The old way is dying. Sharing large pre-training datasets, once common, is now rare due to legal risks and competitive secrecy. Platforms are blocking crawlers, content is moving behind paywalls, and the AI-web relationship is being settled in courtrooms by those with the deepest pockets.

An Opportunity, Not a Crisis

What if we ask better questions: How do we build AI not by taking, but by collaborating?

Imagine training data that’s co-created, where communities have genuine agency over its use and share its benefits. The collaborative DNA for this exists in open source tradition.

The Data Set Convening Framework

Mozilla and EleutherAI brought together 30 open dataset builders to draft a shared framework grounded in:

  • Reproducibility and documentation
  • Autonomy and agency for data creators
  • Transparency for accountability
  • Flexible governance giving contributors control

Redefining Openness

This may sound contradictory: How can we call it open while promoting access restrictions?

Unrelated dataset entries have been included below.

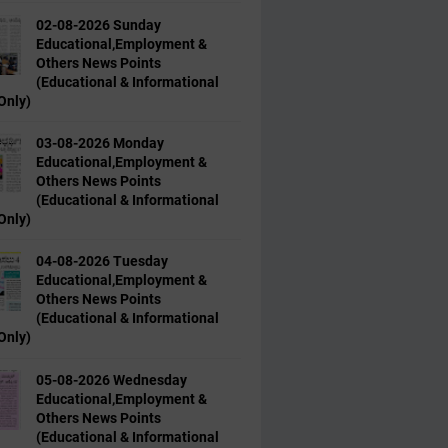
02-08-2026 Sunday
Educational,Employment &
Others News Points
(Educational & Informational
Only)
03-08-2026 Monday
Educational,Employment &
Others News Points
(Educational & Informational
Only)
04-08-2026 Tuesday
Educational,Employment &
Others News Points
(Educational & Informational
Only)
05-08-2026 Wednesday
Educational,Employment &
Others News Points
(Educational & Informational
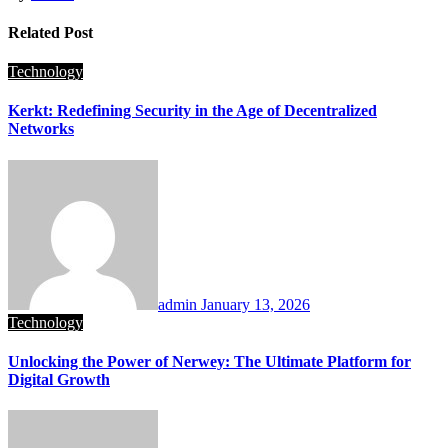
Related Post
Technology
Kerkt: Redefining Security in the Age of Decentralized
Networks
admin
January 13, 2026
Technology
Unlocking the Power of Nerwey: The Ultimate Platform for
Digital Growth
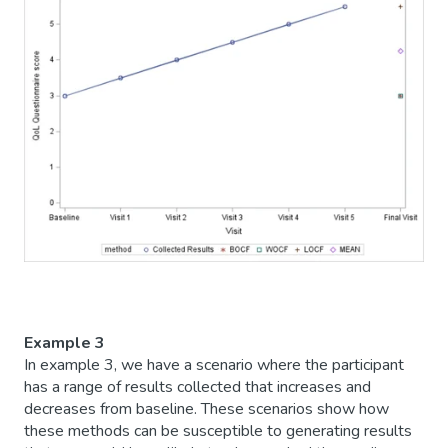
Example 3
In example 3, we have a scenario where the participant
has a range of results collected that increases and
decreases from baseline. These scenarios show how
these methods can be susceptible to generating results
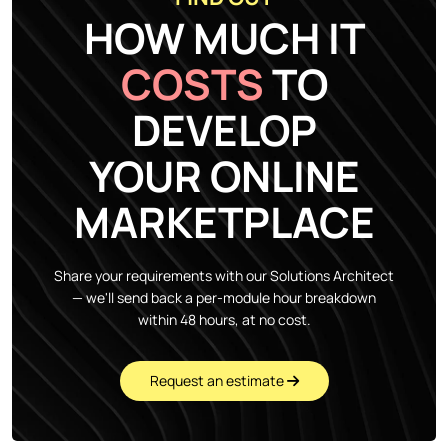
HOW MUCH IT
COSTS
TO
DEVELOP
YOUR ONLINE
MARKETPLACE
Share your requirements with our Solutions Architect
— we'll send back a per-module hour breakdown
within 48 hours, at no cost.
Request an estimate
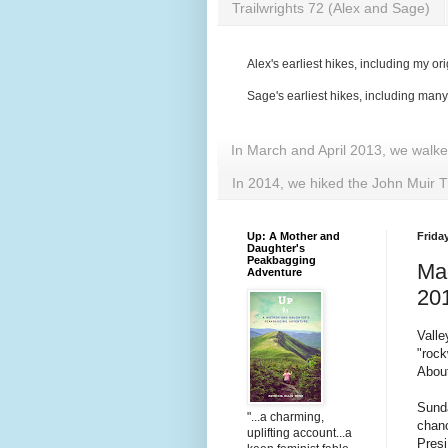
Trailwrights 72 (Alex and Sage)
Alex's earliest hikes, including my ori
Sage's earliest hikes, including man
In March and April 2013, we walk
In 2014, we hiked the John Muir T
Up: A Mother and
Friday
Daughter's
Peakbagging
Ma
Adventure
20
Valle
"roc
About
Sunda
"...a charming,
chanc
uplifting account...a
Presi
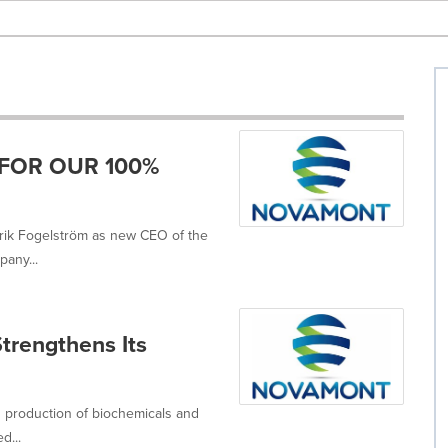
FOR OUR 100%
trik Fogelström as new CEO of the
any...
trengthens Its
d production of biochemicals and
d...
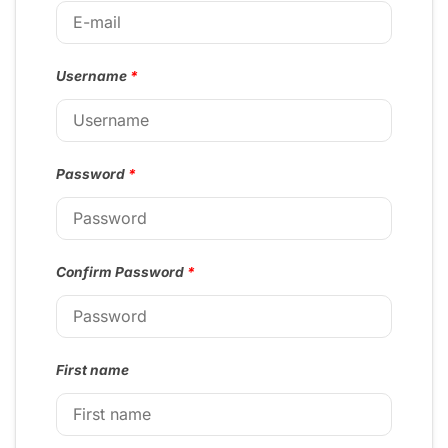
Username
*
Password
*
Confirm Password
*
First name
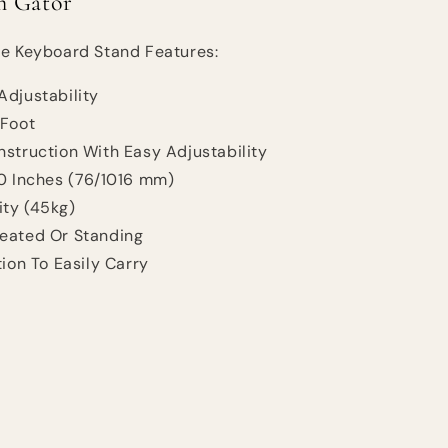
m Gator
le Keyboard Stand Features:
Adjustability
 Foot
struction With Easy Adjustability
40 Inches (76/1016 mm)
ty (45kg)
eated Or Standing
tion To Easily Carry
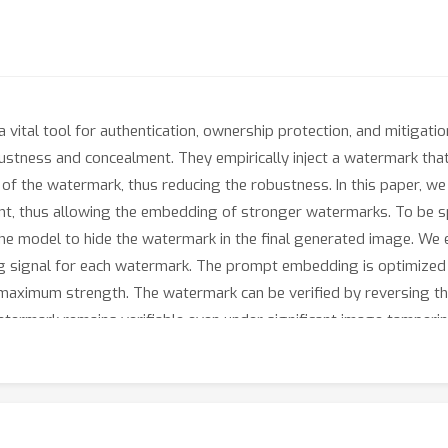
vital tool for authentication, ownership protection, and mitigati
stness and concealment. They empirically inject a watermark that 
 of the watermark, thus reducing the robustness. In this paper, we
nt, thus allowing the embedding of stronger watermarks. To be sp
the model to hide the watermark in the final generated image. We
g signal for each watermark. The prompt embedding is optimized t
 maximum strength. The watermark can be verified by reversing t
termark remains verifiable even under significant image tamperin
 methods.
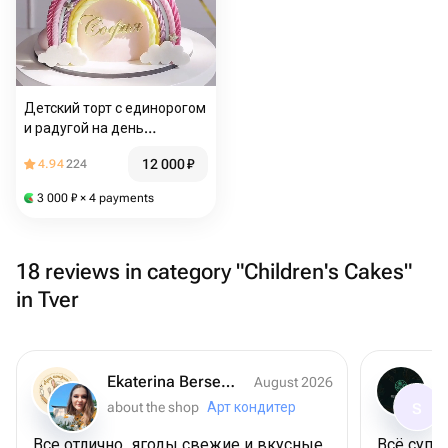
Детский торт с единорогом
и радугой на день
рождения
12 000
₽
4.94
224
3 000
₽
× 4 payments
18 reviews in category "Children's Cakes"
in Tver
Ekaterina Berseneva
August 2026
about the shop
Арт кондитер
S
Все отлично, ягоды свежие и вкусные,
Всё супер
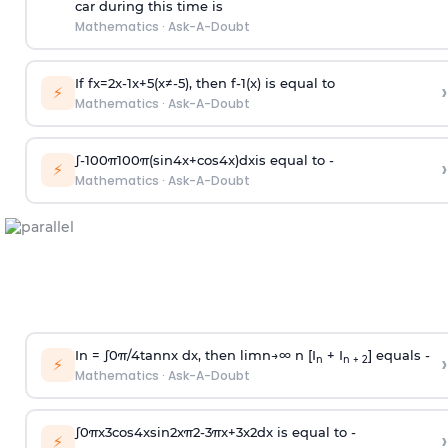
car during this time is
Mathematics
·
Ask-A-Doubt
If
f
x
=
2
x
-
1
x
+
5
(
x
≠
-
5
)
, then
f
-
1
(
x
)
is equal to
›
⚡
Mathematics
·
Ask-A-Doubt
∫
-
100
π
100
π
(
sin
4
x
+
cos
4
x
)
d
x
is equal to -
›
⚡
Mathematics
·
Ask-A-Doubt
In =
∫
0
π
/
4
tan
n
x dx, then
l
i
m
n
→
∞
n [I
+ I
] equals -
›
n
n + 2
⚡
Mathematics
·
Ask-A-Doubt
∫
0
π
x
3
cos
4
x
sin
2
x
π
2
-
3
π
x
+
3
x
2
dx is equal to -
›
⚡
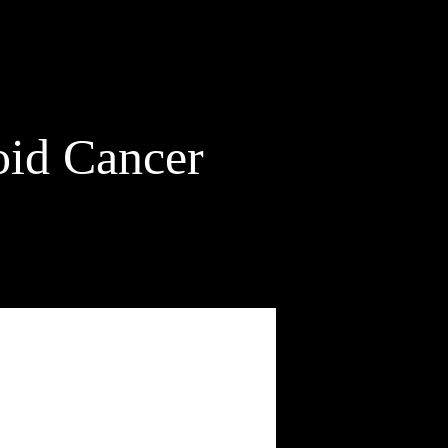
id Cancer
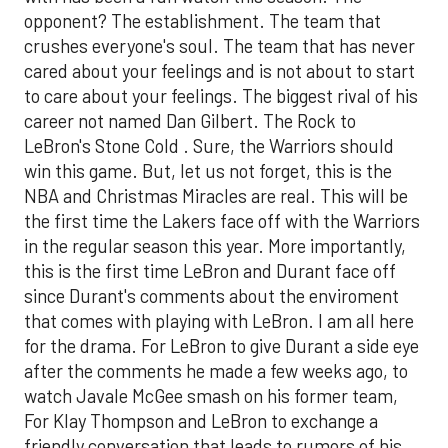
opponent? The establishment. The team that
crushes everyone's soul. The team that has never
cared about your feelings and is not about to start
to care about your feelings. The biggest rival of his
career not named Dan Gilbert. The Rock to
LeBron's Stone Cold . Sure, the Warriors should
win this game. But, let us not forget, this is the
NBA and Christmas Miracles are real. This will be
the first time the Lakers face off with the Warriors
in the regular season this year. More importantly,
this is the first time LeBron and Durant face off
since Durant's comments about the enviroment
that comes with playing with LeBron. I am all here
for the drama. For LeBron to give Durant a side eye
after the comments he made a few weeks ago, to
watch Javale McGee smash on his former team,
For Klay Thompson and LeBron to exchange a
friendly conversation that leads to rumors of his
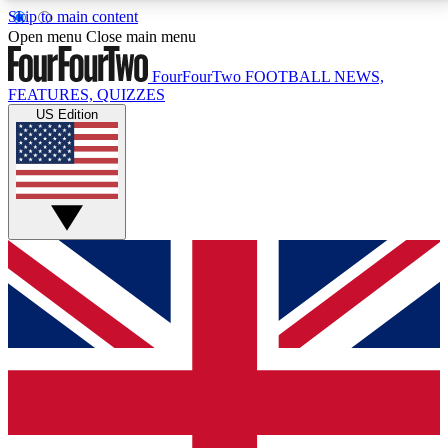
Skip to main content
17
24/7
5K+
Open menu
Close main menu
MEMBER FEATURES
ACCESS AVAILABLE
ACTIVE MEMBERS
FourFourTwo
FOOTBALL NEWS,
FEATURES, QUIZZES
US Edition
Live Q&A Sessions
Member Compet
Weekly interactive sessions
Win exclusive p
GET CLUB ACCESS QUICK
For the quickest way to join, simply enter your email
below and get access. We will send a confirmation
and sign you up to our newsletter to keep you
updated on all your football news.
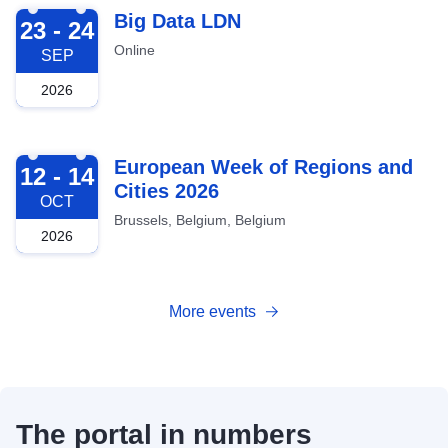
2026-09-23
Big Data LDN
23 - 24
Online
SEP
2026
2026-10-12
European Week of Regions and
12 - 14
Cities 2026
OCT
Brussels, Belgium, Belgium
2026
More events
The portal in numbers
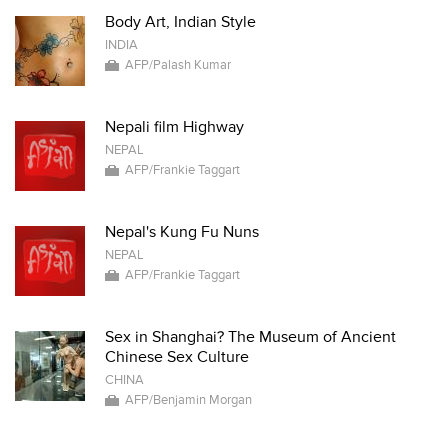
Body Art, Indian Style
INDIA
AFP/Palash Kumar
Nepali film Highway
NEPAL
AFP/Frankie Taggart
Nepal's Kung Fu Nuns
NEPAL
AFP/Frankie Taggart
Sex in Shanghai? The Museum of Ancient
Chinese Sex Culture
CHINA
AFP/Benjamin Morgan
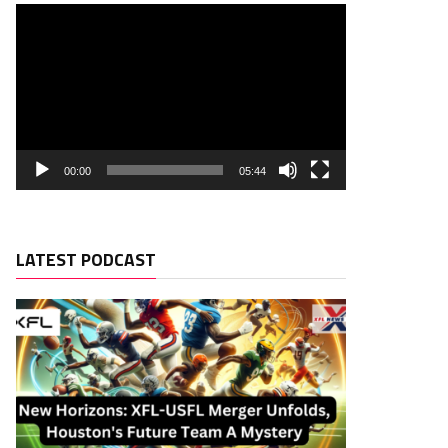
00:00
05:44
LATEST PODCAST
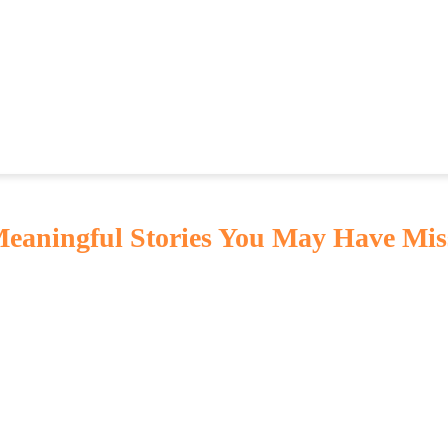
 Meaningful Stories You May Have Mis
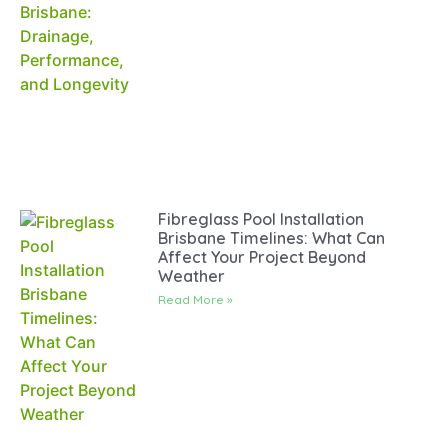
Fibreglass Pool Installation
Brisbane Timelines: What Can
Affect Your Project Beyond
Weather
Read More »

For some communities, unrestricted openness means exploitation due to power imbalances. In such instances, openness can mean:

  • Transparent documentation of data origins
  • Clear, public rules for use
  • Agency for communities who created the data

The Mozilla Data Collective Example

Recently launched, this platform treats data providers as partners with autonomy. They choose who uses their data, for what purpose, and set terms. Licensing becomes a toolkit for empowerment.

When people have real stakes in the system, they’re inspired to participate. This builds AI that’s more representative, accurate, accountable, and human.

Why Governance Matters

In a recent interview, Sam Altman was asked who decides ChatGPT’s moral framework. While he said that they intend to reflect the knowledge of all humanity, when pressed, he admitted, “Ultimately, the person who can overrule these decisions is me.”

What counts as truth and whose knowledge gets scaled through AI systems matters deeply. With closed systems like ChatGPT, choices are made behind corporate walls. With open systems like Wikipedia or open datasets, rules and data are visible, contestable, and shaped fairly.

The Vision

Open source communities should aspire not just to publish code, weights, or data—but to become prototyping labs for democratic governance of knowledge. Labs that openly invite critical research and demonstrate what responsible AI looks like in action.